ROS の tf システムは複数の座標系を追跡し、それらの関係をツリー構造に保持します。tf は配布されるため、ROS ネットワーク内の各ノードですべての座標系に関する情報を使用できます。MATLAB® では、この変換ツリーにアクセスすることができます。この例では、使用可能な座標系へのアクセス、それら座標系間の変換の取得、および任意の 2 つの座標系間での点、ベクトル、その他のエンティティの変換について説明します。

必要条件: ROS 入門ROS ネットワークへの接続

開始

ROS システムを初期化します。

rosinit
Initializing ROS master on http://bat800808glnxa64:33935/.
Initializing global node /matlab_global_node_00675 with NodeURI http://bat800808glnxa64:34929/

この例で現実的な環境を作成するために、exampleHelperROSStartTfPublisher を使用して複数の変換をブロードキャストします。変換はロボットに取り付けられたカメラを表します。
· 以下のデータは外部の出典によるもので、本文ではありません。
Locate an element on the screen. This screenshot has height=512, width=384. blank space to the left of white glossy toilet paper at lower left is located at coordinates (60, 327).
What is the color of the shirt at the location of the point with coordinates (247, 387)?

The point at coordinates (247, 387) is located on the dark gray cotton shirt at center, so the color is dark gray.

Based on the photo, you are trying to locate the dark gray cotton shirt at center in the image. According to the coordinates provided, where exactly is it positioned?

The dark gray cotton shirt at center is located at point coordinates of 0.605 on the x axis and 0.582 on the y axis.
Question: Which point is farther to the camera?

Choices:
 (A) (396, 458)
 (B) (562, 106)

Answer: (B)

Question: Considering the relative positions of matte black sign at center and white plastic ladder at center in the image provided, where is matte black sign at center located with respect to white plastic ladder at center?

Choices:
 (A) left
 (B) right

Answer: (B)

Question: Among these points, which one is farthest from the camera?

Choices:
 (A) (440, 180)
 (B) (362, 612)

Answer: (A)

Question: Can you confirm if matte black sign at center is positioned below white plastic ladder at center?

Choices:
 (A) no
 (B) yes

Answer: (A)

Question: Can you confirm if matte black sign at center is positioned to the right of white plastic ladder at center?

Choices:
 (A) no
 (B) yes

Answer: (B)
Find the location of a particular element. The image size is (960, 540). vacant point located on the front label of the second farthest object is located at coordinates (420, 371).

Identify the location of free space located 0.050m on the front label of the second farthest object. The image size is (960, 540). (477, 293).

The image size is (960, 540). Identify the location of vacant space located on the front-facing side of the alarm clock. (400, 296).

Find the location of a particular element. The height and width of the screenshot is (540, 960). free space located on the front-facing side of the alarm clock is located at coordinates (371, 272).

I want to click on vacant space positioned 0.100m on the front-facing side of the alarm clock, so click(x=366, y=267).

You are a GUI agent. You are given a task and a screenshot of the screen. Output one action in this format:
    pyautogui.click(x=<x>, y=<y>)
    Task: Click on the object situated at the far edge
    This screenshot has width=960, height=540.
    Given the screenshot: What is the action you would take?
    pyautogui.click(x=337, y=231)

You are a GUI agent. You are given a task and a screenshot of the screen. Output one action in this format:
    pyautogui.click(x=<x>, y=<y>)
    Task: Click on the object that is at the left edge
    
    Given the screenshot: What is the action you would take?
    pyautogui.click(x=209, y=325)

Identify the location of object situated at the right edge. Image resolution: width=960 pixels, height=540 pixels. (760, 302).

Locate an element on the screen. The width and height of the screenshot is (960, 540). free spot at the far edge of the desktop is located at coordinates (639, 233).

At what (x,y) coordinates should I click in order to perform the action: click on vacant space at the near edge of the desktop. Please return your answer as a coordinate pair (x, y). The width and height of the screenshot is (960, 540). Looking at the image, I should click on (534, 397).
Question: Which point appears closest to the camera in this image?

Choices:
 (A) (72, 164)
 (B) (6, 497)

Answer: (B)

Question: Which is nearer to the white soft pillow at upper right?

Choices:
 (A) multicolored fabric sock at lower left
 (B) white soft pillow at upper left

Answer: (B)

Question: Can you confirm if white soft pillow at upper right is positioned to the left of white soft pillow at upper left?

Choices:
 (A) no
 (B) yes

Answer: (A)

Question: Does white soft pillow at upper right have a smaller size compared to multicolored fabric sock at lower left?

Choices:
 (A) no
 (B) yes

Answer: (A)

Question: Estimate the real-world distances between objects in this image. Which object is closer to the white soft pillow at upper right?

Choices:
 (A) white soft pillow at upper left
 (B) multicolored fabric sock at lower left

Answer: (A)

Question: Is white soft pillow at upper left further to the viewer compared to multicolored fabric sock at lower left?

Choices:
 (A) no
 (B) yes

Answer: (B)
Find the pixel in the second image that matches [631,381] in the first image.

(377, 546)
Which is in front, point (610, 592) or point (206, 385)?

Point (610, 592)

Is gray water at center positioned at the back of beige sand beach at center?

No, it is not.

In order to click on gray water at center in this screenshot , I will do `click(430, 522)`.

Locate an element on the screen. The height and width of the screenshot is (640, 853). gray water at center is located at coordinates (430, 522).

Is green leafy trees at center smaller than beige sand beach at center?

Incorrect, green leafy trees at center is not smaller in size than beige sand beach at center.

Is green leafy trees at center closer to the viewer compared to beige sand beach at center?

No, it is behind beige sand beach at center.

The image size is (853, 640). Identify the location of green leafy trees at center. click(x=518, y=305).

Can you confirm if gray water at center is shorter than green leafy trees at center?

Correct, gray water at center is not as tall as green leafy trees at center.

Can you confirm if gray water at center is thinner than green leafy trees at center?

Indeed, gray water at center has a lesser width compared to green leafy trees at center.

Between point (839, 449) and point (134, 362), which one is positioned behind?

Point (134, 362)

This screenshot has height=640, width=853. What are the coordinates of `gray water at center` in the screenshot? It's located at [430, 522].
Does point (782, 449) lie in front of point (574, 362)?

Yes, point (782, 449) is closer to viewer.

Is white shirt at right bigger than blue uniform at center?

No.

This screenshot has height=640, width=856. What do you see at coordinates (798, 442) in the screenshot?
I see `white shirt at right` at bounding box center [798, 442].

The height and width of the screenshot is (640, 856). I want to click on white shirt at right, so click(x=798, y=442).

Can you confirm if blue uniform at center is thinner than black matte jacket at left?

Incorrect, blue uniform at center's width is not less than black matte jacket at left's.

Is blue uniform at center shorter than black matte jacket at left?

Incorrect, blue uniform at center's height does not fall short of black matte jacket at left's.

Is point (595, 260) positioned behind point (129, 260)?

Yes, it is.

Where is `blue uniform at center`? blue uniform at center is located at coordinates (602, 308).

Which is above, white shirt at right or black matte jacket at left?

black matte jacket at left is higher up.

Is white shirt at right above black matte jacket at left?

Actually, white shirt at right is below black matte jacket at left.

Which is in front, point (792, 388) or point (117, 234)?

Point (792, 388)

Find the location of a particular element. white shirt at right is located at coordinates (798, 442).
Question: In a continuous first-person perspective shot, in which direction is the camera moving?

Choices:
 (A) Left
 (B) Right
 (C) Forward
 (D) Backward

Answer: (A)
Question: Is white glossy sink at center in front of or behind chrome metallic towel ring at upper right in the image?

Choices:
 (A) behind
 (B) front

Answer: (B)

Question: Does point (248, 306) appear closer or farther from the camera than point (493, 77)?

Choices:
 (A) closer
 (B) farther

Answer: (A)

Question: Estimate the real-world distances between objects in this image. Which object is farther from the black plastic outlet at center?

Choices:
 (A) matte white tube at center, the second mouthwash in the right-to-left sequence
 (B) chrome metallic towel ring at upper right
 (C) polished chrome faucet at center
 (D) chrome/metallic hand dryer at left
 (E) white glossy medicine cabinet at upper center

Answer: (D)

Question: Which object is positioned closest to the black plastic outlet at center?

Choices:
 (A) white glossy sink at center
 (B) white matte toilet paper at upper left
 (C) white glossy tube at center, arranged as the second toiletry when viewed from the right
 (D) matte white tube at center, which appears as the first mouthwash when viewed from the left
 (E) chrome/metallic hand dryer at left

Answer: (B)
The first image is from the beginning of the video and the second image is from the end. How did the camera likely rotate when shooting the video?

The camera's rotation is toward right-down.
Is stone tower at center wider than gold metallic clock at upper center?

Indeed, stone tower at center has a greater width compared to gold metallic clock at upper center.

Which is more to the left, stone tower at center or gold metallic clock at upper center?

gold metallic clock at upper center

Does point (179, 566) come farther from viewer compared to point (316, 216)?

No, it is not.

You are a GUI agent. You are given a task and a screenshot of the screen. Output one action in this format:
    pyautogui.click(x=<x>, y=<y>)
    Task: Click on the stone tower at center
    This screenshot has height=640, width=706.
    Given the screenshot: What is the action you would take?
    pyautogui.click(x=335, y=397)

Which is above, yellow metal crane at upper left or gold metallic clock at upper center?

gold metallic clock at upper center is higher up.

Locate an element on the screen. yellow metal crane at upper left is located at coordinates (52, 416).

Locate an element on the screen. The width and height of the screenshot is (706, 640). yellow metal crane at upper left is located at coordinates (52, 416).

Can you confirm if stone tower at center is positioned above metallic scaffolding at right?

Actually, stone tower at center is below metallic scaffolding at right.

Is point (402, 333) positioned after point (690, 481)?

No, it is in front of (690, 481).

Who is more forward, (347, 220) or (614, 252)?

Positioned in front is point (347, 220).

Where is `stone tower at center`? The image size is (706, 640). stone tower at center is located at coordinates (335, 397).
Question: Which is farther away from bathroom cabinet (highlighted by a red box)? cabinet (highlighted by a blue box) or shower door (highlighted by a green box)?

この変換ツリーには 3 つの座標系が定義されています。

  • ロボットのベース座標系 (robot_base)

  • カメラの取り付け位置 (mounting_point)

  • カメラの光学中心 (camera_center)

次の 2 つの変換がパブリッシュされています。

  • ロボットのベースからカメラの取り付け位置までの変換

  • 取り付け位置からカメラ中心までの変換

exampleHelperROSStartTfPublisher

3 つの座標系の視覚的表現は次のようになります。

ここで、各座標系の x、y、z 軸はそれぞれ赤、緑、青の線で表されています。座標系間の親子関係を、子からその親座標系を指す茶色の矢印で示します。

関数 rostf を使用して新規の変換ツリー オブジェクトを作成します。このオブジェクトを使用して、使用可能なすべての変換にアクセスしたり、異なるエンティティに変換を適用したりすることができます。

tftree = rostf
tftree = 
  TransformationTree with properties:

    AvailableFrames: {0x1 cell}
     LastUpdateTime: [0x1 Time]
         BufferTime: 10

オブジェクトが作成されると tf 変換の受信を開始し、その変換を内部でバッファー処理します。変数 tftree は、データ受信を続行するようにワークスペース内に保持しなければなりません。

少しの間一時停止して、すべての変換が受信されていることを確認します。

pause(1);

AvailableFrames プロパティにアクセスして、使用可能なすべての座標系の名前を確認できます。

tftree.AvailableFrames
ans = 3x1 cell array
    {'camera_center' }
    {'mounting_point'}
    {'robot_base'    }

カメラ、その取り付け位置、およびロボットの関係を表す 3 つの座標系が表示されます。

変換の受信

これで使用可能になった変換を検査することができます。いずれの変換も ROS の geometry_msgs/TransformStamped メッセージで記述され、並進と回転のコンポーネントをもちます。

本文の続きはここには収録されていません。